However, the deceptively gothic exterior conceals a more modern interior lacking vaulted ceilings.
Although built of granite rock from the same quarry as the Salt Lake City Temple, the Assembly Hall's unhewn exterior looks much different. The stones for the Assembly Hall were not cut as exactingly as the Temple's. This accounts for the building's dark, rough texture and the broader masonry joints between stones.
Seagull Monument sits directly in front of the building to the east.
During the first two years of construction, the Assembly Hall was confusingly called the "new tabernacle." John Taylor, then President of the LDS Church, cleared up the confusion by naming it the "Salt Lake Assembly Hall" in 1879.
Obed Taylor was commissioned as architect, and designed the structure in Victorian Gothic style, which was popular at the time. Using mostly discarded granite stone from the ongoing construction of the Salt Lake Temple, builder Henry Grow completed construction in 1882 at a total cost of $90,000.
After the Tabernacle, the Assembly Hall was the second permanent structure completed on Temple Square. It has been modified several times since completion, however. A four foot flying-angel weather vane like one that topped the older Nauvoo Temple in Nauvoo, Illinois was removed. Additionally, the original ceiling murals depicting ancient and modern prophets in the LDS Church were painted over.

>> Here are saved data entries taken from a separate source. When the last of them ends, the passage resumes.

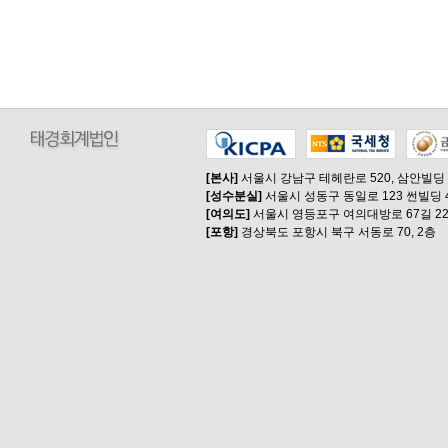
[본사]
서울시 강남구 테헤란로 520, 삼안빌딩
[성수분실]
서울시 성동구 동일로 123 썬빌딩 
[여의도]
서울시 영등포구 여의대방로 67길 22
[포항]
경상북도 포항시 북구 서동로 70, 2층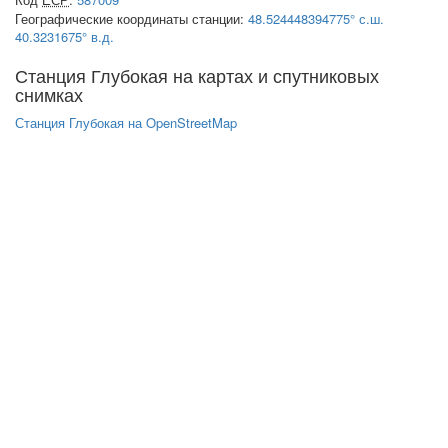
Географические координаты станции:
48.524448394775° с.ш.
40.3231675° в.д.
Станция Глубокая на картах и спутниковых
снимках
Станция Глубокая на OpenStreetMap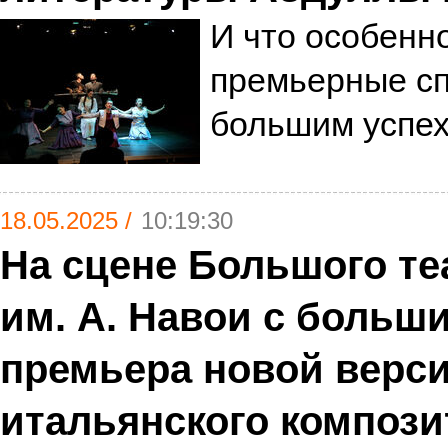
И что особенн
премьерные сп
большим успе
18.05.2025 /
10:19:30
На сцене Большого те
им. А. Навои с больш
премьера новой верси
итальянского компози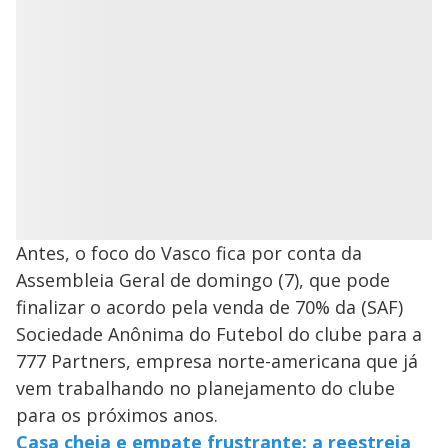
Antes, o foco do Vasco fica por conta da
Assembleia Geral de domingo (7), que pode
finalizar o acordo pela venda de 70% da (SAF)
Sociedade Anônima do Futebol do clube para a
777 Partners, empresa norte-americana que já
vem trabalhando no planejamento do clube
para os próximos anos.
Casa cheia e empate frustrante: a reestreia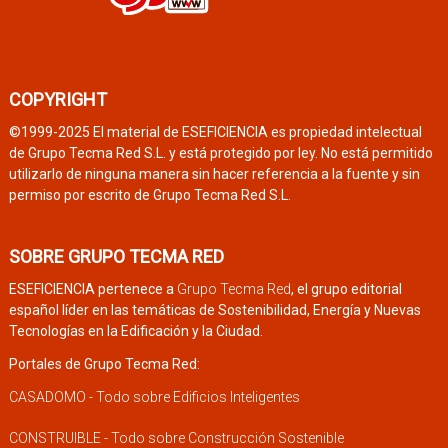
COPYRIGHT
©1999-2025 El material de ESEFICIENCIA es propiedad intelectual
de Grupo Tecma Red S.L. y está protegido por ley. No está permitido
utilizarlo de ninguna manera sin hacer referencia a la fuente y sin
permiso por escrito de Grupo Tecma Red S.L.
SOBRE GRUPO TECMA RED
ESEFICIENCIA pertenece a
Grupo Tecma Red
, el grupo editorial
español líder en las temáticas de Sostenibilidad, Energía y Nuevas
Tecnologías en la Edificación y la Ciudad.
Portales de Grupo Tecma Red:
CASADOMO - Todo sobre Edificios Inteligentes
CONSTRUIBLE - Todo sobre Construcción Sostenible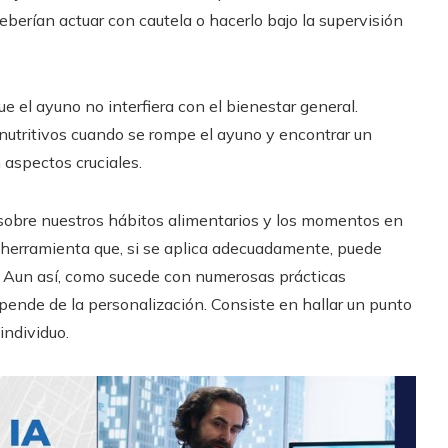
berían actuar con cautela o hacerlo bajo la supervisión
e el ayuno no interfiera con el bienestar general.
nutritivos cuando se rompe el ayuno y encontrar un
 aspectos cruciales.
sobre nuestros hábitos alimentarios y los momentos en
herramienta que, si se aplica adecuadamente, puede
r. Aun así, como sucede con numerosas prácticas
epende de la personalización. Consiste en hallar un punto
individuo.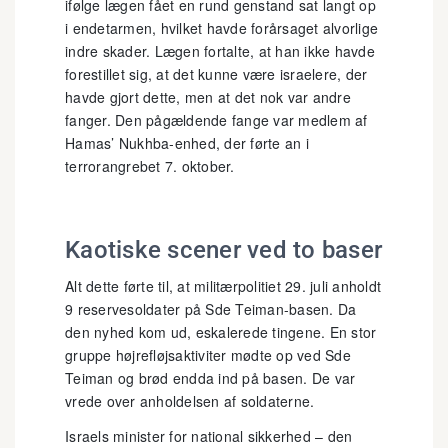
ifølge lægen fået en rund genstand sat langt op
i endetarmen, hvilket havde forårsaget alvorlige
indre skader. Lægen fortalte, at han ikke havde
forestillet sig, at det kunne være israelere, der
havde gjort dette, men at det nok var andre
fanger. Den pågældende fange var medlem af
Hamas’ Nukhba-enhed, der førte an i
terrorangrebet 7. oktober.
Kaotiske scener ved to baser
Alt dette førte til, at militærpolitiet 29. juli anholdt
9 reservesoldater på Sde Teiman-basen. Da
den nyhed kom ud, eskalerede tingene. En stor
gruppe højrefløjsaktiviter mødte op ved Sde
Teiman og brød endda ind på basen. De var
vrede over anholdelsen af soldaterne.
Israels minister for national sikkerhed – den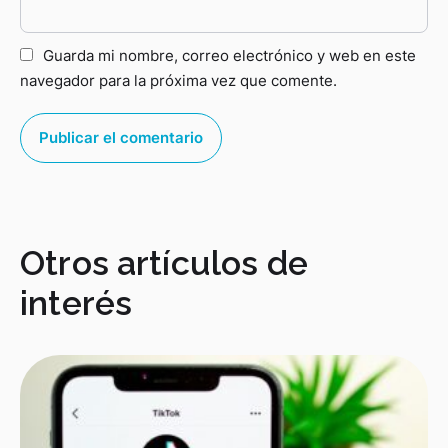
Guarda mi nombre, correo electrónico y web en este
navegador para la próxima vez que comente.
Otros artículos de
interés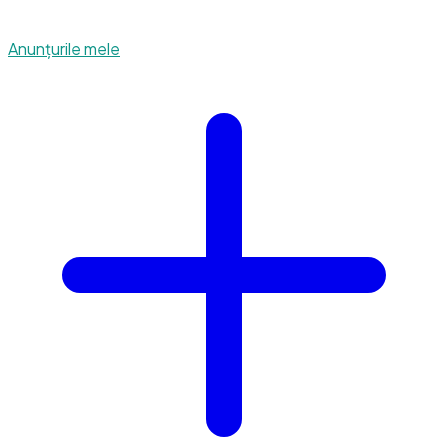
Anunțurile mele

The most comprehensive renovations occurred from 1979 to 1983 to correct structural weaknesses in the building's tower and roof trusses. While rebuilding the tower, each of the Hall's 24 spires were replaced with fiberglass moldings. Additionally, all the softwood benches were refinished, and a new 3,489 pipe organ was installed. Acoustics in the building were enhanced by installing hundreds of small speakers.
Currently, the Assembly Hall hosts occasional free weekend music concerts and is filled as overflow for the Church's Annual and Semiannual General Conferences.